Wachstumsmarkt Thailand

Die Börse feiert – egal, wer regiert

VonUrs Wälterlin

Die politische Lage in Thailand gilt auch nach der Wahl als instabil. Trotzdem ist das Land einer der attraktivsten Standorte für Unternehmen in Asien.

Im traditionsbewussten Thailand mangelt es nicht an Drang zur Modernisierung. Quelle: Reuters

Im traditionsbewussten Thailand mangelt es nicht an Drang zur Modernisierung.

BangkokEs war ein Erdrutschsieg, wie ihn nur wenige für möglich gehalten hatten: Bei den Parlamentswahlen am 3. Juli in Thailand erzielte die Oppositionspolitikerin Yingluck Shinawatra gegen den Premierminister Abhisit Vejjajiva einen überwältigenden Erfolg. Ihre Partei gewann 265 der 500 Parlamentssitze. Shinawatra, die jüngere Schwester des ehemaligen Premierministers Thaksin Shinawatra, wird damit die erste Premierministerin Thailands.
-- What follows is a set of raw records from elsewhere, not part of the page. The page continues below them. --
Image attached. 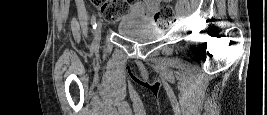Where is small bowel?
<instances>
[{"label":"small bowel","mask_w":267,"mask_h":115,"mask_svg":"<svg viewBox=\"0 0 267 115\" xmlns=\"http://www.w3.org/2000/svg\"><path fill=\"white\" fill-rule=\"evenodd\" d=\"M161 2V0H144L134 3L131 6V16L145 20H153L154 13Z\"/></svg>","instance_id":"small-bowel-1"}]
</instances>
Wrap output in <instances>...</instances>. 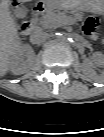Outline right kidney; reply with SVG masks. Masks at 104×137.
I'll use <instances>...</instances> for the list:
<instances>
[{
	"label": "right kidney",
	"mask_w": 104,
	"mask_h": 137,
	"mask_svg": "<svg viewBox=\"0 0 104 137\" xmlns=\"http://www.w3.org/2000/svg\"><path fill=\"white\" fill-rule=\"evenodd\" d=\"M31 59L34 57L32 48L28 45H21L17 51L9 57L8 69L16 75L24 73L23 58Z\"/></svg>",
	"instance_id": "right-kidney-1"
}]
</instances>
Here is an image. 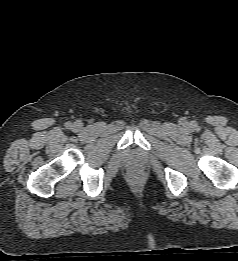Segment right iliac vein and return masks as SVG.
Masks as SVG:
<instances>
[{
    "label": "right iliac vein",
    "mask_w": 238,
    "mask_h": 261,
    "mask_svg": "<svg viewBox=\"0 0 238 261\" xmlns=\"http://www.w3.org/2000/svg\"><path fill=\"white\" fill-rule=\"evenodd\" d=\"M81 128H82V124H81L80 122H75V123L73 124V129H74L75 131H79Z\"/></svg>",
    "instance_id": "1"
}]
</instances>
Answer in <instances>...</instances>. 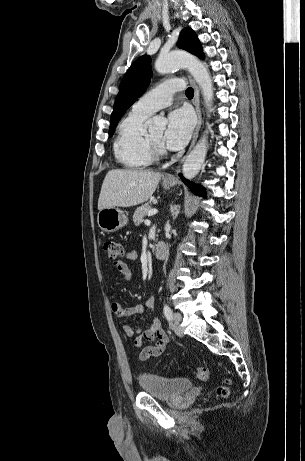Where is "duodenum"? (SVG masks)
Returning <instances> with one entry per match:
<instances>
[{
	"label": "duodenum",
	"mask_w": 305,
	"mask_h": 461,
	"mask_svg": "<svg viewBox=\"0 0 305 461\" xmlns=\"http://www.w3.org/2000/svg\"><path fill=\"white\" fill-rule=\"evenodd\" d=\"M167 256V245L164 242H159L154 250H153V257L156 261L161 262Z\"/></svg>",
	"instance_id": "duodenum-1"
}]
</instances>
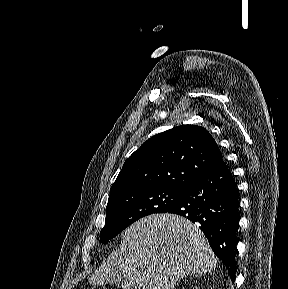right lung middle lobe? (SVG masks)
I'll list each match as a JSON object with an SVG mask.
<instances>
[{"mask_svg":"<svg viewBox=\"0 0 288 289\" xmlns=\"http://www.w3.org/2000/svg\"><path fill=\"white\" fill-rule=\"evenodd\" d=\"M185 188L159 187L133 189L109 196L106 207L105 226L100 240L107 244L136 220L153 214L164 213L182 198Z\"/></svg>","mask_w":288,"mask_h":289,"instance_id":"dd1d6c3e","label":"right lung middle lobe"}]
</instances>
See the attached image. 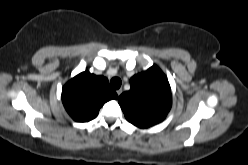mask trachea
Listing matches in <instances>:
<instances>
[{"mask_svg":"<svg viewBox=\"0 0 248 165\" xmlns=\"http://www.w3.org/2000/svg\"><path fill=\"white\" fill-rule=\"evenodd\" d=\"M110 84H111V87L113 89H119L121 84H122V82H121L120 78L114 77V78L111 79Z\"/></svg>","mask_w":248,"mask_h":165,"instance_id":"trachea-1","label":"trachea"}]
</instances>
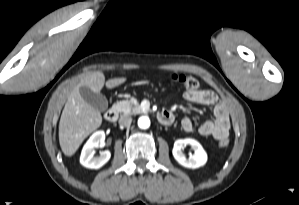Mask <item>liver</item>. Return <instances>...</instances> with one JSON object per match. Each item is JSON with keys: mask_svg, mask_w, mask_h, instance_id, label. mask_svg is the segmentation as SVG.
<instances>
[{"mask_svg": "<svg viewBox=\"0 0 299 205\" xmlns=\"http://www.w3.org/2000/svg\"><path fill=\"white\" fill-rule=\"evenodd\" d=\"M125 77L105 81L101 71L87 73L71 91L59 121V143L66 156H72L84 139L102 123L101 113L89 105L80 94V87L100 93L104 85L112 89L123 84Z\"/></svg>", "mask_w": 299, "mask_h": 205, "instance_id": "6515ba94", "label": "liver"}]
</instances>
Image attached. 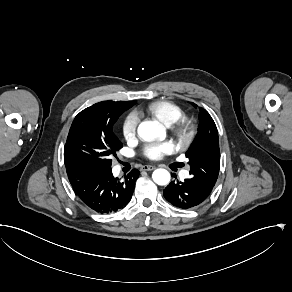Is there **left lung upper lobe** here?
Segmentation results:
<instances>
[{
  "mask_svg": "<svg viewBox=\"0 0 292 292\" xmlns=\"http://www.w3.org/2000/svg\"><path fill=\"white\" fill-rule=\"evenodd\" d=\"M199 121L197 136L186 152L190 179L214 187L220 168L218 132L212 117L203 108L200 109Z\"/></svg>",
  "mask_w": 292,
  "mask_h": 292,
  "instance_id": "5c2ea615",
  "label": "left lung upper lobe"
}]
</instances>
Die thailändische Börse reagierte enthusiastisch. Die Anleger, die in den letzten Jahren von den anhaltenden politischen Querelen verschreckt wurden, kehrten in Scharen zurück.

Auch wenn in Bangkok derzeit ein fast euphorisches Klima herrscht: Die politischen Risiken werden in der nach Indonesien zweitgrößten Volkswirtschaft Südostasiens wohl noch auf absehbare Zeit groß bleiben. Über seine Schwester dürfte Thaksin Shinawatra erneut die Geschicke des Landes leiten - wenn nicht offen, dann verdeckt. Dass der 2006 vom Militär abgesetzte, später wegen Korruption verurteilte und ins Ausland geflohene Multimillionär erneut die Fäden zieht, werden seine Gegner langfristig kaum akzeptieren.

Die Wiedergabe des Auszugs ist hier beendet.